Lui le sfiorò il braccio. Fu un tocco leggero, rapido, ma la sensazione del contatto le si propagò in tutto il corpo. «Se temi di spezzare il cuore di Peter, devo informarti che nelle ultime settimane l’ho tenuto d’occhio quasi quanto ho osservato te…» Quella frase non avrebbe dovuto farle tanto piacere! «E non mi sembra un uomo innamorato perso. Fidati, conosco bene i sintomi, e lui non ne dimostra neppure uno.»
«Per esempio?» Dorothea incrociò le braccia, irritata dalla conferma dei suoi sospetti, ma anche dall’emozione che aveva provato per quel tocco lieve.

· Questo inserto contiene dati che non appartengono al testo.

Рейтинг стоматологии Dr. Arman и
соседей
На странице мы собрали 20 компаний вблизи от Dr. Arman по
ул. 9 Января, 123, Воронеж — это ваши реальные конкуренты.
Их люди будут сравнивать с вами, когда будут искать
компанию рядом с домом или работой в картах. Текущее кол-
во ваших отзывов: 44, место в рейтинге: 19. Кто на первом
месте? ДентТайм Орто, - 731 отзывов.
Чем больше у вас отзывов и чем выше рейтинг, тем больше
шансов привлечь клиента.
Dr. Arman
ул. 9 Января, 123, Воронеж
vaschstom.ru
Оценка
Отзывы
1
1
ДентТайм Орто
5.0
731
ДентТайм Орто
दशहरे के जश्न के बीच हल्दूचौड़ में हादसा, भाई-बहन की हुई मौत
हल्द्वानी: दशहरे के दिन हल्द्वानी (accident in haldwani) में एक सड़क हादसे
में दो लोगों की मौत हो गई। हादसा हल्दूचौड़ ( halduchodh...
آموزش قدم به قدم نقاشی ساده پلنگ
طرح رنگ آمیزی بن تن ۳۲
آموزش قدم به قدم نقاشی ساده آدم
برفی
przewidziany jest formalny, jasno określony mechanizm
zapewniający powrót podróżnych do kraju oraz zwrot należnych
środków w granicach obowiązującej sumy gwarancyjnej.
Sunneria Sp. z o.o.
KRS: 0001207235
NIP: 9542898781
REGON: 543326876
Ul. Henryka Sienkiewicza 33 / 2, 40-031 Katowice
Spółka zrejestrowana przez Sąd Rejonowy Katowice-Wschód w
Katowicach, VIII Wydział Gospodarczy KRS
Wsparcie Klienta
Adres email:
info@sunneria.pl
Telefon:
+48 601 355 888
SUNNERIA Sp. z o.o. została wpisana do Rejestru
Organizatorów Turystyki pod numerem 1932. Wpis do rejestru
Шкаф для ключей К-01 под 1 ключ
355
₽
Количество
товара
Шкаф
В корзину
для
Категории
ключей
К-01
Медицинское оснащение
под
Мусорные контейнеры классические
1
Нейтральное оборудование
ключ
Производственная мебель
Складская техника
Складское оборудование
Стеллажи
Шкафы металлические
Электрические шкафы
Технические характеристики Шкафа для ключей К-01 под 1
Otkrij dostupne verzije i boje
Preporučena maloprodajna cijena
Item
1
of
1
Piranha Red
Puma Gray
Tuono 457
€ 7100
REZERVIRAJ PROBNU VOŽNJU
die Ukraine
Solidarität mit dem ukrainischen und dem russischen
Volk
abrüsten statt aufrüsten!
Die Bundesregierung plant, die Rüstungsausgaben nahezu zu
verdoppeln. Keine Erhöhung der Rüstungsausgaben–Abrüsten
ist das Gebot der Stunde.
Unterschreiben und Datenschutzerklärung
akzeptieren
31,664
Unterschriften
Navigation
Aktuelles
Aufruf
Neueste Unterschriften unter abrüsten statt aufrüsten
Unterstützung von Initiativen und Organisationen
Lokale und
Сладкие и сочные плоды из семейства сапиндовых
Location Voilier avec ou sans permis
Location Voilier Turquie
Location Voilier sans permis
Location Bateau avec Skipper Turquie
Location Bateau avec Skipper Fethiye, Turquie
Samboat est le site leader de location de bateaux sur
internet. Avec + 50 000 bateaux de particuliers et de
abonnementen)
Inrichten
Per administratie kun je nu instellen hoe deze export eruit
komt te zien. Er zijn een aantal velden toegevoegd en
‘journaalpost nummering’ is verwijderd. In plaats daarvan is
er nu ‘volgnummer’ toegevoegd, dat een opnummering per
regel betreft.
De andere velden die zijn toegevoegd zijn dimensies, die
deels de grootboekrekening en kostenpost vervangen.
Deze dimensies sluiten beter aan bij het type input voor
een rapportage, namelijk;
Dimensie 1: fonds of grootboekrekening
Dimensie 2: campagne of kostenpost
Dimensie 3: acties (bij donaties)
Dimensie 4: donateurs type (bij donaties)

«Che lo sguardo dell’uomo cerca sempre la donna che è l’oggetto dei suoi desideri, ed è attratto da lei quando si sposta. Che pensa costantemente a lei. La sogna. Si preoccupa per lei.» Freddie si accigliò e si passò nervosamente una mano fra i capelli. «La segue nel bosco pur sapendo che non dovrebbe perché ufficialmente appartiene a un altro, ma non riesce a trattenersi.» I suoi intensi occhi azzurri fissarono quelli di Dorothea, che notò il suo turbamento. «Ma arde dal desiderio di baciarla, solo una volta, per fare una prova e vedere se quell’unico bacio è emozionante quanto sembra essere ogni minimo contatto.»
Dorothea lo guardò attonita, battendo le palpebre, immobile pur sapendo che avrebbe dovuto allontanarsi alla svelta, mostrando indignazione per la sua impertinenza. Come osava dirle cose tanto scandalose?
Quale ardire!
Eppure quando Freddie le prese la mano, le dita di Dorothea strinsero le sue, come mosse da volontà propria, e quando lui l’attirò a sé con delicatezza, lei si abbandonò, arrendevole. Sospirò languida con le labbra sulle sue, che le sfioravano la bocca come se fossero state sempre destinate a trovarsi lì.